70 à 80 % des personnes souffrant d’obésité et de diabète présentent une stéatose hépatique, ce qui conduit rapidement au développement d’une insuffisance hépatique, synonyme de risque de cancer et capacité réduite à filtrer les toxines environnementales et alimentaires.  Or, faute de médicament pour combattre cette maladie dite du « foie gras », les seules solutions sont actuellement un régime alimentaire strict, voire une greffe.
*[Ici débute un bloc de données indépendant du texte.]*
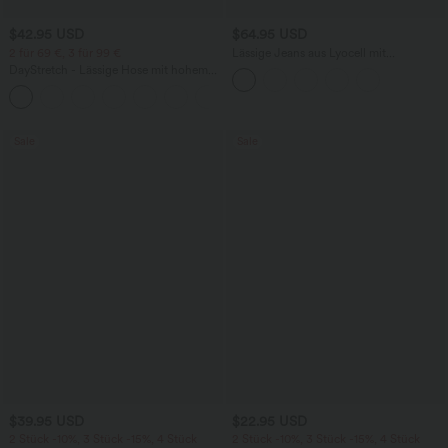
$42.95 USD
$64.95 USD
2 für 69 €, 3 für 99 €
Lässige Jeans aus Lyocell mit
mittelhohem Bund, mehreren Taschen
DayStretch - Lässige Hose mit hohem
und Kordelzug
Bund, Seitentaschen und Barrel-Leg
+5
Sale
Sale
$39.95 USD
$22.95 USD
2 Stück -10%, 3 Stück -15%, 4 Stück
2 Stück -10%, 3 Stück -15%, 4 Stück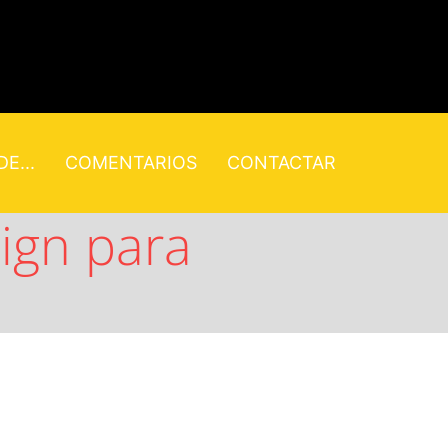
E...
COMENTARIOS
CONTACTAR
sign para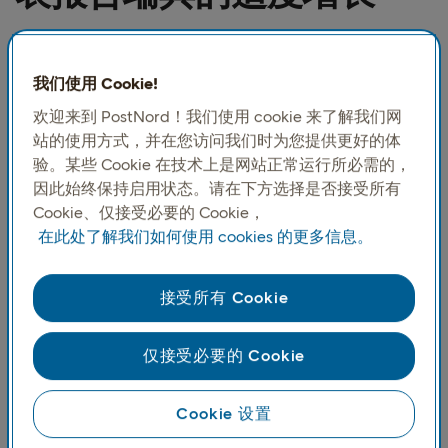
虽然更好的时代可能即将到来，但这尚未完全
反映在电子商务中。虽然本季度的增长是积极
我们使用 Cookie!
的，但只达到 1% 的适度增长。一个趋势仍然很
欢迎来到 PostNord！我们使用 cookie 来了解我们网
明确；行业发展差异很大。新兴行业，即制药
站的使用方式，并在您访问我们时为您提供更好的体
行业，仍然呈现出令人印象深刻的数字，但不
验。某些 Cookie 在技术上是网站正常运行所必需的，
因此始终保持启用状态。请在下方选择是否接受所有
如前几个季度那么强劲，而建筑产品行业继续
Cookie、仅接受必要的 Cookie，
呈现强劲的下降趋势。
在此处了解我们如何使用 cookies 的更多信息。
中国现已成为瑞典网上消费者最大的外
接受所有 Cookie
国市场
本季度，来自中国的网上购物大幅增长，现在在名单上排名
仅接受必要的 Cookie
第一。中国的两家低成本巨头 Temu 和 Shein 大受欢迎，这
在很大程度上要归功于这些公司，中国才能取得这一地位。
Cookie 设置
循环模式是未来电子商务不可或缺的一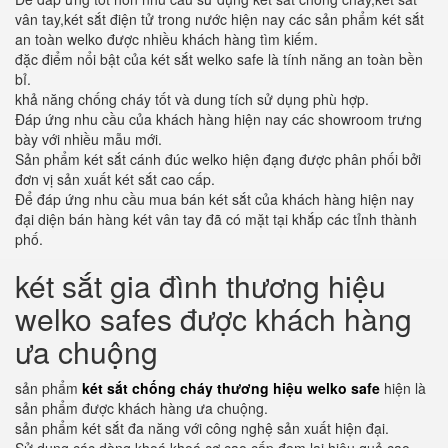
vân tay,két sắt điện tử trong nước hiện nay các sản phẩm két sắt
an toàn welko được nhiều khách hàng tìm kiếm.
đặc điểm nổi bật của két sắt welko safe là tính năng an toàn bền
bỉ.
khả năng chống cháy tốt và dung tích sử dụng phù hợp.
Đáp ứng nhu cầu của khách hàng hiện nay các showroom trưng
bày với nhiều mẫu mới.
Sản phẩm két sắt cánh đúc welko hiện đạng được phân phối bởi
đơn vị sản xuất két sắt cao cấp.
Để đáp ứng nhu cầu mua bán két sắt của khách hàng hiện nay
đại diện bán hàng két vân tay đã có mặt tại khắp các tỉnh thành
phố.
két sắt gia đình thương hiệu
welko safes được khách hàng
ưa chuộng
sản phẩm
két sắt chống cháy thương hiệu welko safe
hiện là
sản phẩm được khách hàng ưa chuộng.
sản phẩm két sắt đa năng với công nghệ sản xuất hiện đại.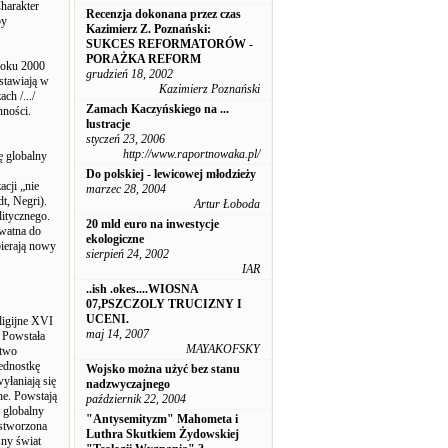
harakter
Recenzja dokonana przez czas
by
Kazimierz Z. Poznański:
SUKCES REFORMATORÓW -
PORAŻKA REFORM
 roku 2000
grudzień 18, 2002
stawiają w
Kazimierz Poznański
ch /.../
Zamach Kaczyńskiego na ...
nności.
lustracje
styczeń 23, 2006
http://www.raportnowaka.pl/
ę globalny
Do polskiej - lewicowej młodzieży
cji „nie
marzec 28, 2004
t, Negri).
Artur Łoboda
litycznego.
20 mld euro na inwestycje
kwatna do
ekologiczne
pierają nowy
sierpień 24, 2002
IAR
..ish .okes....WIOSNA
07,PSZCZOLY TRUCIZNY I
UCENI.
eligijne XVI
maj 14, 2007
 Powstała
MAYAKOFSKY
stwo
jednostkę
Wojsko można użyć bez stanu
yłaniają się
nadzwyczajnego
ne. Powstają
październik 22, 2004
ę globalny
"Antysemityzm" Mahometa i
 stworzona
Luthra Skutkiem Żydowskiej
sny świat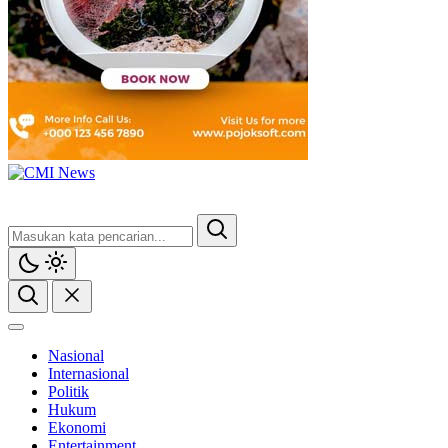
CMI News
Berani, Integritas dan Loyalitas
Nasional
Internasional
Politik
Hukum
Ekonomi
Entertainment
Des résultats publiés en 2007 et 2011 avaient permis d’expliquer comment le microbiote (les bactéries de l’intestin) pouvait entraîner diabète et obésité.

Les chercheurs français (Inserm), italiens et anglais du consortium européen FLORINASH, se sont cette fois intéressé à son éventuel rôle dans la survenue des complications hépatiques. A partir des données cliniques de deux cohortes de 800 hommes et femmes souffrant d’obésité, et d’analyses moléculaires de foie, urine, plasma et selles sur un sous-groupe d’une centaine de femmes, les chercheurs ont constitué une immense base de données. Les détails moléculaires de la composition du microbiote, des gènes du foie, des protéines plasmatiques et des protéines urinaires ont ensuite été analysés par des algorithmes capables d’identifier un lien logique entre ces données.

Les chercheurs ont ainsi montré comment certaines bactéries intestinales jouent un rôle majeur dans la stéatose hépatique. Ils ont fait deux constats : la composition du microbiote s’appauvrit avant même que les premiers symptômes n’apparaissent et l’un de ses composés spécifiques, l’acide phénylacétique, potentialise l’accumulation de graisses dans le foie.

Ces travaux pourraient mener à terme à des biomarqueurs prédictifs de la maladie et permettre de proposer des solutions thérapeutiques visant à manipuler les bactéries du microbiote, par des probiotiques ou une stratégie pharmacologique interférant avec les mécanismes bactériens responsables de l’affection hépatique.